• [Given entries]
════════════════

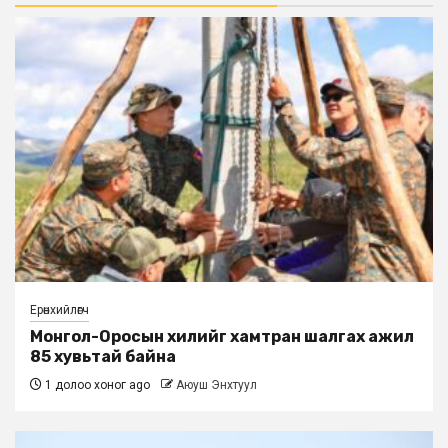
Ерөнхийлөгч
Монгол-Оросын хилийг хамтран шалгах ажил
85 хувьтай байна
1 долоо хоног ago
Аюуш Энхтуул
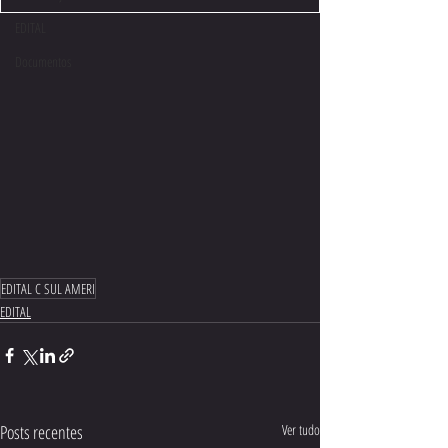
EDITAL
Documentos
EDITAL C SUL AMERI
EDITAL
Posts recentes
Ver tudo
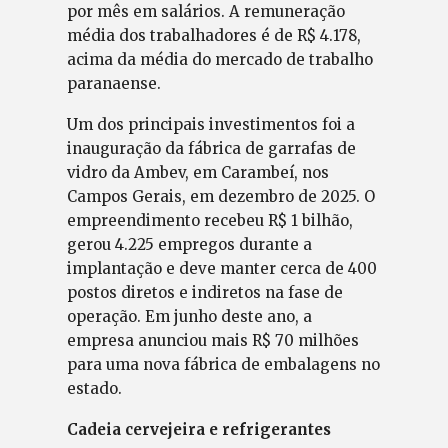
por mês em salários. A remuneração
média dos trabalhadores é de R$ 4.178,
acima da média do mercado de trabalho
paranaense.
Um dos principais investimentos foi a
inauguração da fábrica de garrafas de
vidro da Ambev, em Carambeí, nos
Campos Gerais, em dezembro de 2025. O
empreendimento recebeu R$ 1 bilhão,
gerou 4.225 empregos durante a
implantação e deve manter cerca de 400
postos diretos e indiretos na fase de
operação. Em junho deste ano, a
empresa anunciou mais R$ 70 milhões
para uma nova fábrica de embalagens no
estado.
Cadeia cervejeira e refrigerantes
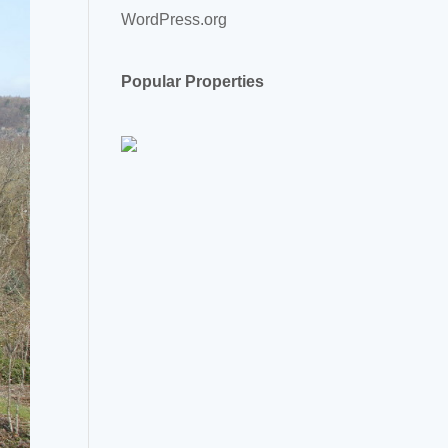
WordPress.org
Popular Properties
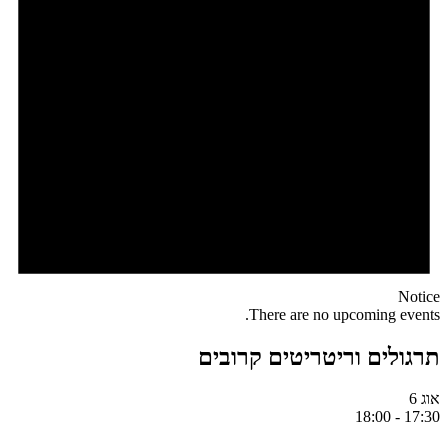
Notice
There are no upcoming events.
תרגולים וריטריטים קרובים
אוג
6
18:00
-
17:30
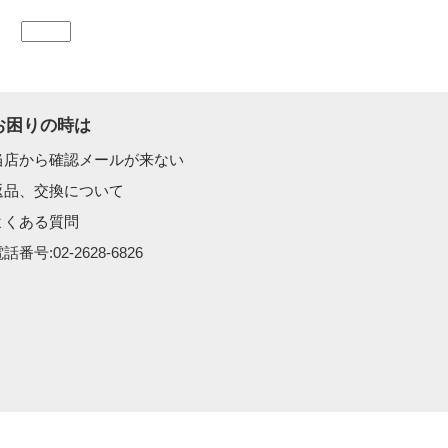
お困りの時は
当店から確認メールが来ない
返品、交換について
よくある質問
話番号:02-2628-6826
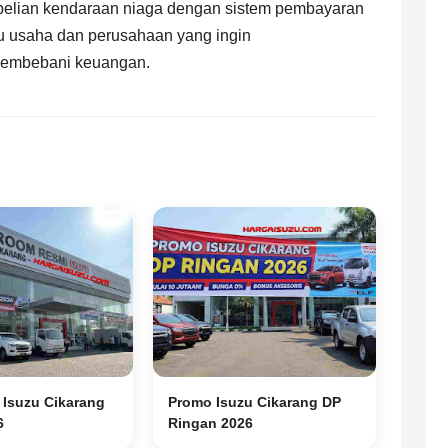
mbelian kendaraan niaga dengan sistem pembayaran
ku usaha dan perusahaan yang ingin
membebani keuangan.
Isuzu Cikarang
Promo Isuzu Cikarang DP
6
Ringan 2026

════════════════

Your answer is the exact run of lines above from the one with "Монгол-Оросын хилийг хамтран шалгах ажил" through the one with "empreendimento recebeu R$", both ends included, minus any picture.

• [Written response]
Монгол-Оросын хилийг хамтран шалгах ажил
85 хувьтай байна
1 долоо хоног ago
Аюуш Энхтуул
EDITAL
Documentos
EDITAL C SUL AMERI
EDITAL
Posts recentes
Ver tudo
por mês em salários. A remuneração
média dos trabalhadores é de R$ 4.178,
acima da média do mercado de trabalho
paranaense.
Um dos principais investimentos foi a
inauguração da fábrica de garrafas de
vidro da Ambev, em Carambeí, nos
Campos Gerais, em dezembro de 2025. O
empreendimento recebeu R$ 1 bilhão,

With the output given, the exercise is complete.